The AI War
Page 21
Urgent messages to Combine Telan headquarters had gone unacknowledged.
Shields at max, commlinks feeding all scans back through the Rift, the task force had swept into the Dalinian system.
Only one vessel came up on the tacscan—a single ship, circling Dalin.
“Identification made,” said the ship’s captain. “It’s the vessel the Combine outfitted for brain storage.”
“Other ships, the Combine’s, ours?” asked Admiral Binor.
“Scanning debris, fusion discharges and recent ion trails,” reported the captain. “There was a large battle in this system, very recently.”
“Which we lost.”
“So it seems.”
"Hail the brainship,” said Binor.
“We have. No response.”
“Disabuse yourselves,” Ragal had said, “of your piquant notions of machines-as-life.”
The AI admiral sat at his station, staring at the close-up of the ship orbiting Dalin. In Terran terms he seemed to be about sixty, with silver gray hair and a tanned, sharp-chiseled face. Radiation-sensitive skin was a cosmetic luxury, an enduring fashion inspired by the natural changes observed in human skin.

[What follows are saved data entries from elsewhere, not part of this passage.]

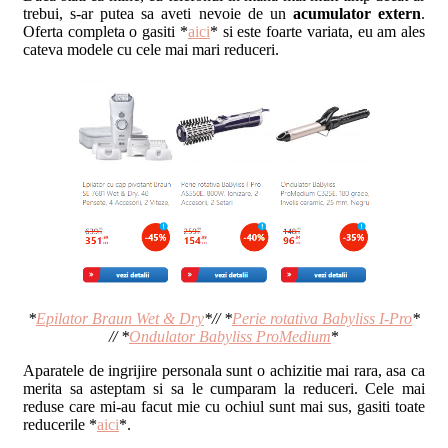
trebui, s-ar putea sa aveti nevoie de un
acumulator extern
.
Oferta completa o gasiti *
aici
* si este foarte variata, eu am ales
cateva modele cu cele mai mari reduceri.
*
Epilator Braun Wet & Dry
*// *
Perie rotativa Babyliss I-Pro
*
// *
Ondulator Babyliss ProMedium
*
Aparatele de ingrijire personala sunt o achizitie mai rara, asa ca
merita sa asteptam si sa le cumparam la reduceri. Cele mai
reduse care mi-au facut mie cu ochiul sunt mai sus, gasiti toate
reducerile *
aici
*.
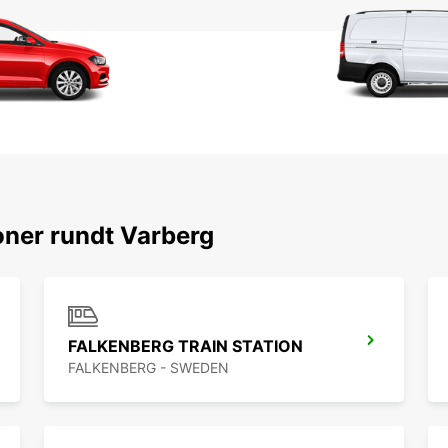
ner rundt Varberg
FALKENBERG TRAIN STATION
FALKENBERG - SWEDEN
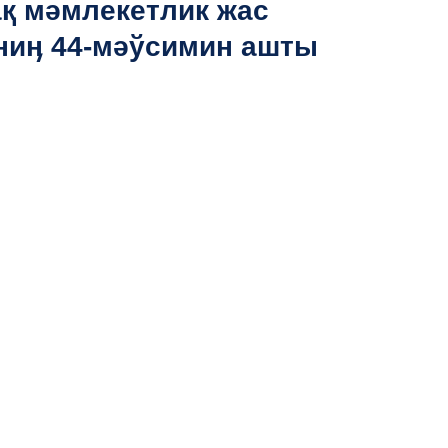
ақ мәмлекетлик жас
ниӊ 44-мәўсимин ашты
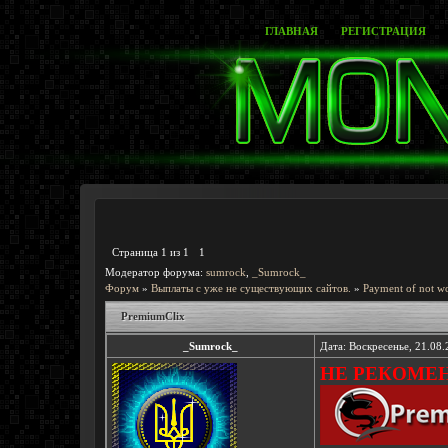
ГЛАВНАЯ
РЕГИСТРАЦИЯ
Страница
1
из
1
1
Модератор форума:
sumrock
,
_Sumrock_
Форум
»
Выплаты с уже не существующих сайтов.
»
Payment of not wo
PremiumClix
_Sumrock_
Дата: Воскресенье, 21.08
НЕ РЕКОМЕНД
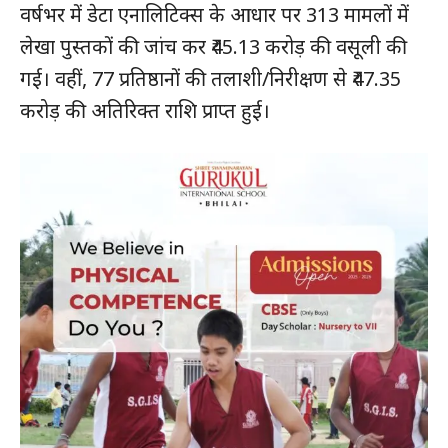
वर्षभर में डेटा एनालिटिक्स के आधार पर 313 मामलों में
लेखा पुस्तकों की जांच कर ₹45.13 करोड़ की वसूली की
गई। वहीं, 77 प्रतिष्ठानों की तलाशी/निरीक्षण से ₹47.35
करोड़ की अतिरिक्त राशि प्राप्त हुई।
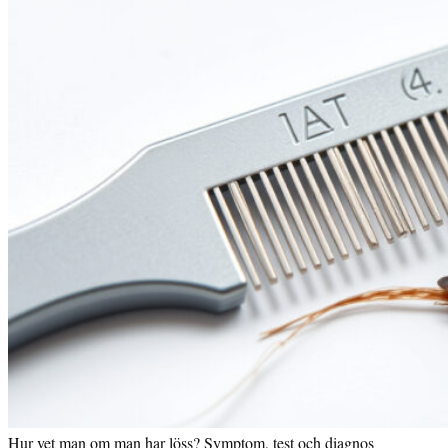
Hur vet man om man har löss? Symptom, test och diagnos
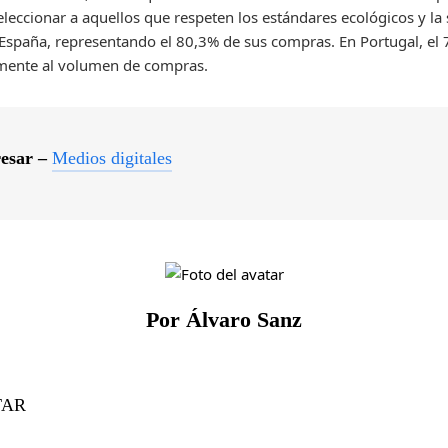
leccionar a aquellos que respeten los estándares ecológicos y la 
España, representando el 80,3% de sus compras. En Portugal, el 
amente al volumen de compras.
resar –
Medios digitales
Por Álvaro Sanz
TAR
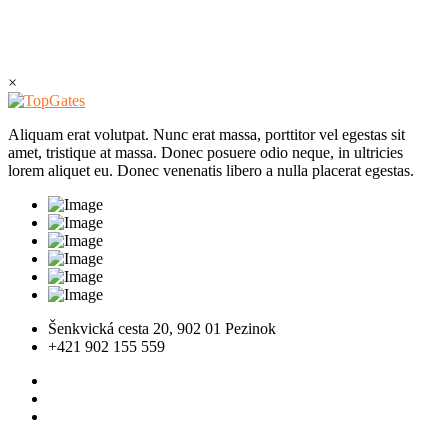
×
Aliquam erat volutpat. Nunc erat massa, porttitor vel egestas sit
amet, tristique at massa. Donec posuere odio neque, in ultricies
lorem aliquet eu. Donec venenatis libero a nulla placerat egestas.
Šenkvická cesta 20, 902 01 Pezinok
+421 902 155 559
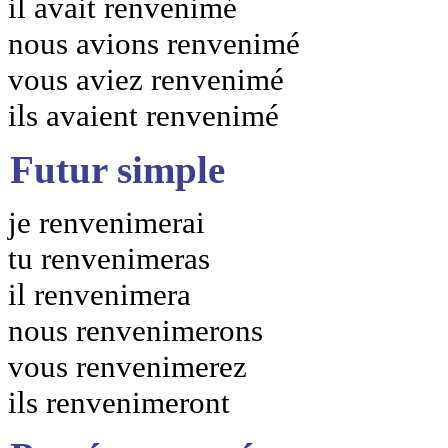
il avait renvenimé
nous avions renvenimé
vous aviez renvenimé
ils avaient renvenimé
Futur simple
je renvenimerai
tu renvenimeras
il renvenimera
nous renvenimerons
vous renvenimerez
ils renvenimeront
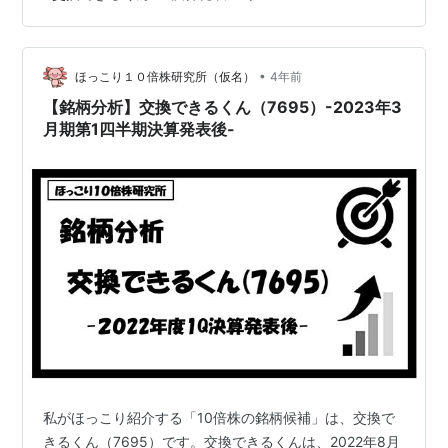
2022年11月時点のものです。 おさらい 2023年3月期第2
四半期決算資料を読み解く ポイント 会社予想に対する進
捗率 まとめ 【注意事項】 おさらい 交換できるくんに関
•
しては、以下の記事で銘柄分析をしています。どんな銘
ほっこり１０倍株研究所（仮名）
4年前
柄なのか詳しく知りたい方は以下の記事を参照してく…
【銘柄分析】交換できるくん（7695）-2023年3
月期第1四半期決算発表後-
私がほっこり紹介する「10倍株の銘柄候補」は、交換で
きるくん（7695）です。交換できるくんは、2022年8月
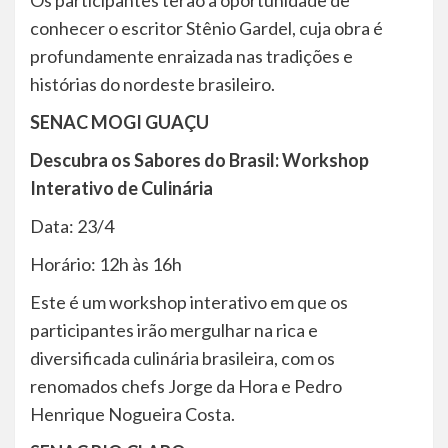
Os participantes terão a oportunidade de
conhecer o escritor Stênio Gardel, cuja obra é
profundamente enraizada nas tradições e
histórias do nordeste brasileiro.
SENAC MOGI GUAÇU
Descubra os Sabores do Brasil: Workshop
Interativo de Culinária
Data: 23/4
Horário: 12h às 16h
Este é um workshop interativo em que os
participantes irão mergulhar na rica e
diversificada culinária brasileira, com os
renomados chefs Jorge da Hora e Pedro
Henrique Nogueira Costa.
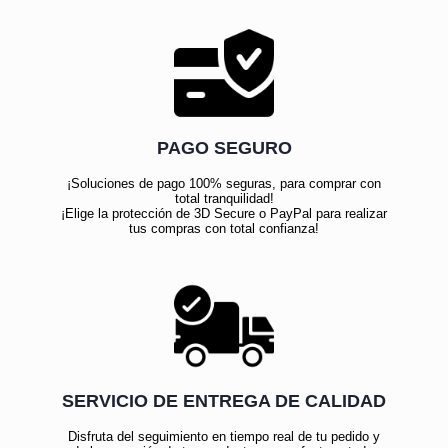
PAGO SEGURO
¡Soluciones de pago 100% seguras, para comprar con
total tranquilidad!
¡Elige la protección de 3D Secure o PayPal para realizar
tus compras con total confianza!
SERVICIO DE ENTREGA DE CALIDAD
Disfruta del seguimiento en tiempo real de tu pedido y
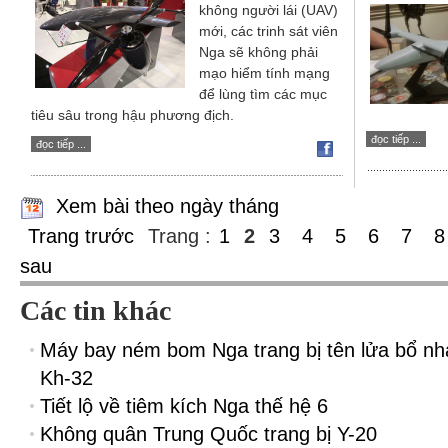
không người lái (UAV)
mới, các trinh sát viên
Nga sẽ không phải
mạo hiểm tính mạng
để lùng tìm các mục
tiêu sâu trong hậu phương địch.
đọc tiếp ...
đọc tiếp ...
Xem bài theo ngày tháng
Trang trước
Trang :
1
2
3
4
5
6
7
8
sau
Các tin khác
Máy bay ném bom Nga trang bị tên lửa bổ nh
Kh-32
Tiết lộ về tiêm kích Nga thế hệ 6
Không quân Trung Quốc trang bị Y-20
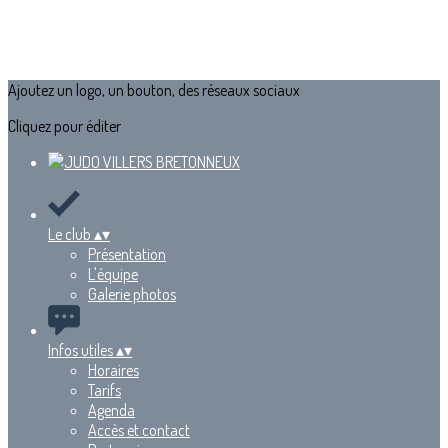
Ajoutez un logo, un bouton, des réseaux sociaux
Cliquez pour éditer
Le club
▴
▾
Présentation
L'équipe
Galerie photos
Infos utiles
▴
▾
Horaires
Tarifs
Agenda
Accès et contact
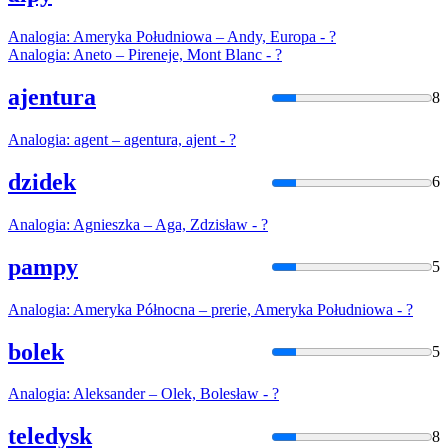
Analogia
: Ameryka Południowa – Andy, Europa - ?
Analogia
: Aneto – Pireneje, Mont Blanc - ?
ajentura
8
Analogia
: agent – agentura, ajent - ?
dzidek
6
Analogia
: Agnieszka – Aga, Zdzisław - ?
pampy
5
Analogia
: Ameryka Północna – prerie, Ameryka Południowa - ?
bolek
5
Analogia
: Aleksander – Olek, Bolesław - ?
teledysk
8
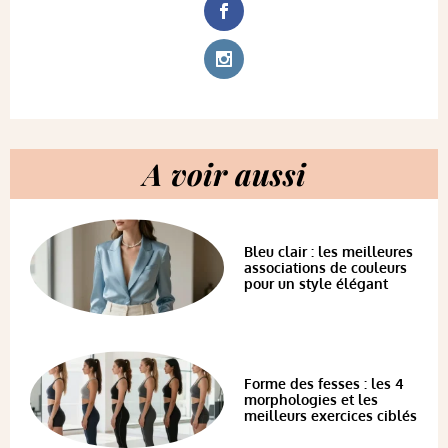
A voir aussi
Bleu clair : les meilleures
associations de couleurs
pour un style élégant
Forme des fesses : les 4
morphologies et les
meilleurs exercices ciblés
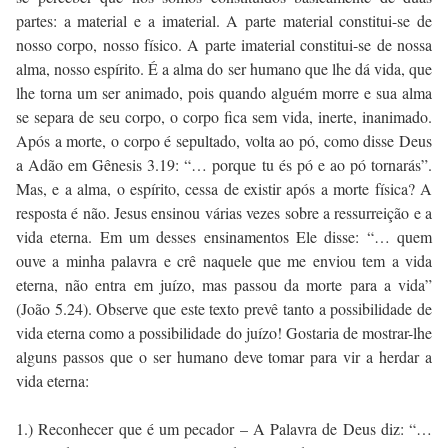
partes: a material e a imaterial. A parte material constitui-se de
nosso corpo, nosso físico. A parte imaterial constitui-se de nossa
alma, nosso espírito. É a alma do ser humano que lhe dá vida, que
lhe torna um ser animado, pois quando alguém morre e sua alma
se separa de seu corpo, o corpo fica sem vida, inerte, inanimado.
Após a morte, o corpo é sepultado, volta ao pó, como disse Deus
a Adão em Gênesis 3.19: “… porque tu és pó e ao pó tornarás”.
Mas, e a alma, o espírito, cessa de existir após a morte física? A
resposta é não. Jesus ensinou várias vezes sobre a ressurreição e a
vida eterna. Em um desses ensinamentos Ele disse: “… quem
ouve a minha palavra e crê naquele que me enviou tem a vida
eterna, não entra em juízo, mas passou da morte para a vida”
(João 5.24). Observe que este texto prevê tanto a possibilidade de
vida eterna como a possibilidade do juízo! Gostaria de mostrar-lhe
alguns passos que o ser humano deve tomar para vir a herdar a
vida eterna:
1.) Reconhecer que é um pecador – A Palavra de Deus diz: “…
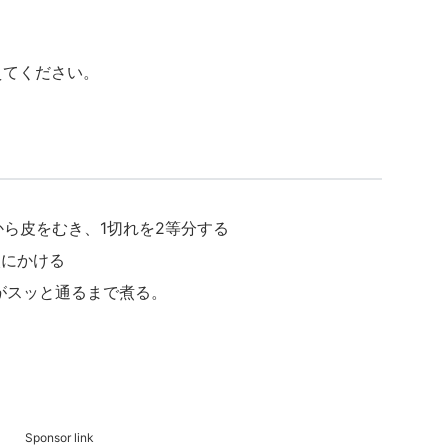
えてください。
から皮をむき、1切れを2等分する
火にかける
がスッと通るまで煮る。
Sponsor link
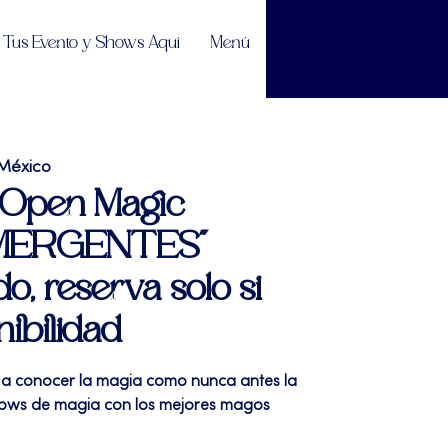
Tus Evento y Shows Aquí
Menú
México
 Open Magic
MERGENTES"
do, reserva solo si
nibilidad
a a conocer la magia como nunca antes la
shows de magia con los mejores magos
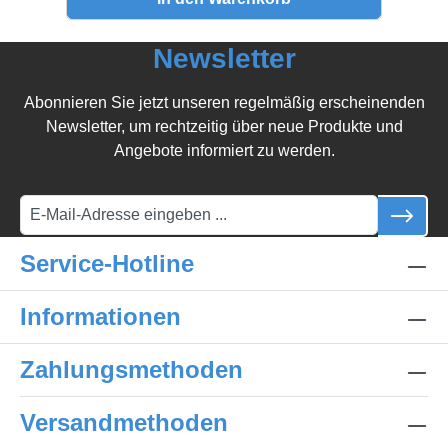
Newsletter
Abonnieren Sie jetzt unseren regelmäßig erscheinenden
Newsletter, um rechtzeitig über neue Produkte und
Angebote informiert zu werden.
Service-Hotline
Informationen
Zahlungsmethoden
Versandmethoden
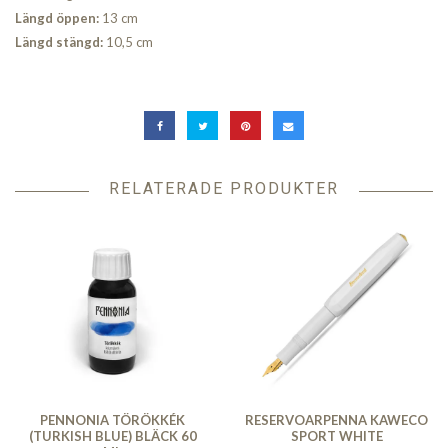
Längd öppen:
13 cm
Längd stängd:
10,5 cm
RELATERADE PRODUKTER
PENNONIA TÖRÖKKÉK
RESERVOARPENNA KAWECO
(TURKISH BLUE) BLÄCK 60
SPORT WHITE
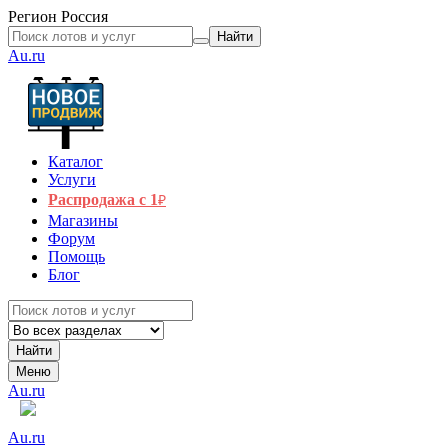
Регион
Россия
Найти
Au.ru
Каталог
Услуги
Распродажа с 1
₽
Магазины
Форум
Помощь
Блог
Найти
Меню
Au.ru
Au.ru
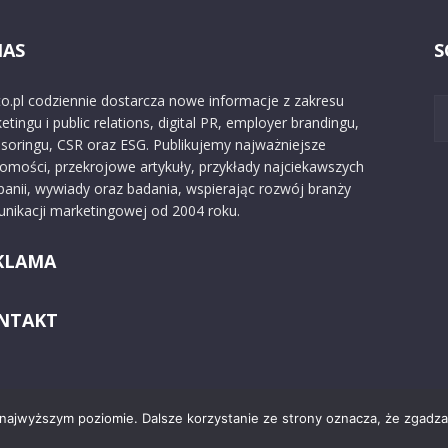
NAS
S
o.pl codziennie dostarcza nowe informacje z zakresu
etingu i public relations, digital PR, employer brandingu,
soringu, CSR oraz ESG. Publikujemy najważniejsze
omości, przekrojowe artykuły, przykłady najciekawszych
anii, wywiady oraz badania, wspierając rozwój branży
nikacji marketingowej od 2004 roku.
KLAMA
NTAKT
 najwyższym poziomie. Dalsze korzystanie ze strony oznacza, że zgadzas
Kontakt
O nas
Reklama
Zast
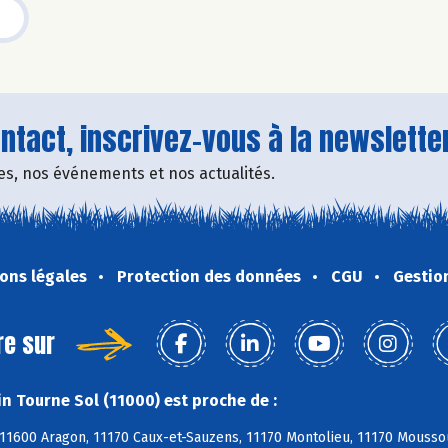
tact, inscrivez-vous à la newsletter
fres, nos événements et nos actualités.
ons légales
Protection des données
CGU
Gestio
re sur
n Tourne Sol (11000) est proche de :
11600 Aragon, 11170 Caux-et-Sauzens, 11170 Montolieu, 11170 Moussou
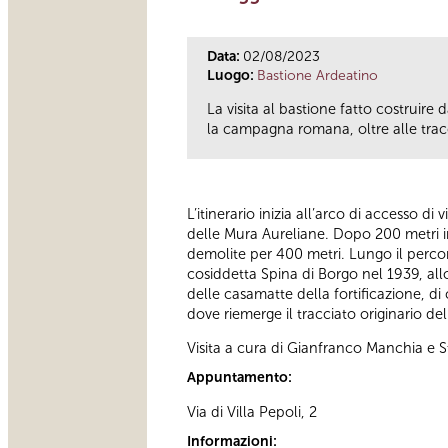
Data:
02/08/2023
Luogo:
Bastione Ardeatino
La visita al bastione fatto costruir
la campagna romana, oltre alle trac
L’itinerario inizia all’arco di accesso di
delle Mura Aureliane. Dopo 200 metri in
demolite per 400 metri. Lungo il percor
cosiddetta Spina di Borgo nel 1939, all
delle casamatte della fortificazione, di 
dove riemerge il tracciato originario d
Visita a cura di Gianfranco Manchia e S
Appuntamento:
Via di Villa Pepoli, 2
Informazioni:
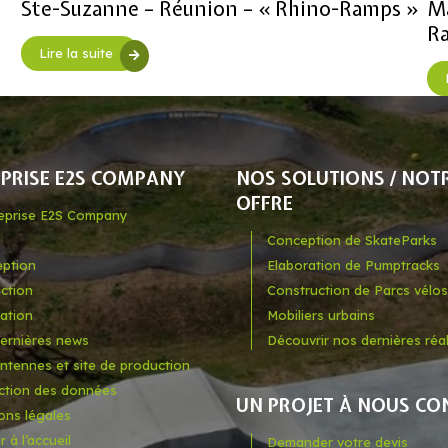
Ste-Suzanne – Réunion – « Rhino-Ramps »
Ma
R
Lire la suite
EPRISE E2S COMPANY
NOS SOLUTIONS / NOT
OFFRE
reprise E2S Company
Conception de SkateParks
ption
Elaboration de Pumptracks
ction
Construction de Parcs vélos
sation
Mobiliers urbains
ernières news
Découvrir nos dernières réal
ntennes et site de production
ction des données
UN PROJET À NOUS CO
ons légales
 à l’accueil
Demander votre devis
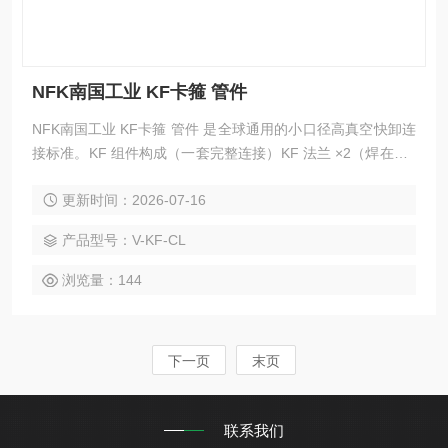
NFK南国工业 KF卡箍 管件
NFK南国工业 KF卡箍 管件 是全球通用的小口径高真空快卸连
接标准。KF 组件构成（一套完整连接）KF 法兰 ×2（焊在管 /
设备上）定心环（Centering Ring）：带 O 圈，对中 + 密封O
更新时间：2026-07-16
形圈：FKM（氟橡胶，标准）、EPDM、金属密封（更高真
空）卡箍（Clamp）：手拧蝶形螺母，夹紧密封
产品型号：V-KF-CL
浏览量：144
下一页
末页
联系我们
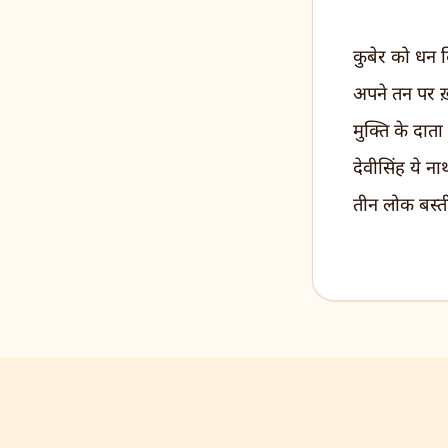
कुबेर को धन दि
अपने तन पर ख
मुक्ति के दाता
देवीसिंह ये ना
तीन लोक बस्ती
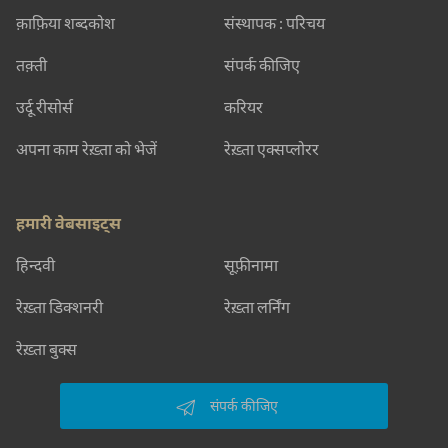
क़ाफ़िया शब्दकोश
संस्थापक : परिचय
तक़्ती
संपर्क कीजिए
उर्दू रीसोर्स
करियर
अपना काम रेख़्ता को भेजें
रेख़्ता एक्सप्लोरर
हमारी वेबसाइट्स
हिन्दवी
सूफ़ीनामा
रेख़्ता डिक्शनरी
रेख़्ता लर्निंग
रेख़्ता बुक्स
संपर्क कीजिए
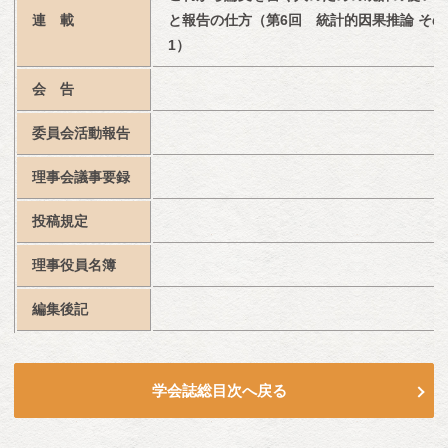
連　載
と報告の仕方（第6回　統計的因果推論 その
1）
会　告
委員会活動報告
理事会議事要録
投稿規定
理事役員名簿
編集後記
学会誌総目次へ戻る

“Anything else?” asked the admiral, turning to the captain.
The flagship’s captain was a purist, one of the growing number of fundamentalists who disdained the blatant copying of human form as a convention that went with command caste status. He hovered before the admiral, a translucent blue ball a meter in diameter, rippling blue energies dimly perceivable through his skin. A few centuries ago an officer of his rank would happily have exchanged the tidy blue globe for a human-looking body and its riot of tactile sensations.
“Spacejunk—lots of it,” said the captain. “Probably from the asteroid belt we passed. The screens will process it.”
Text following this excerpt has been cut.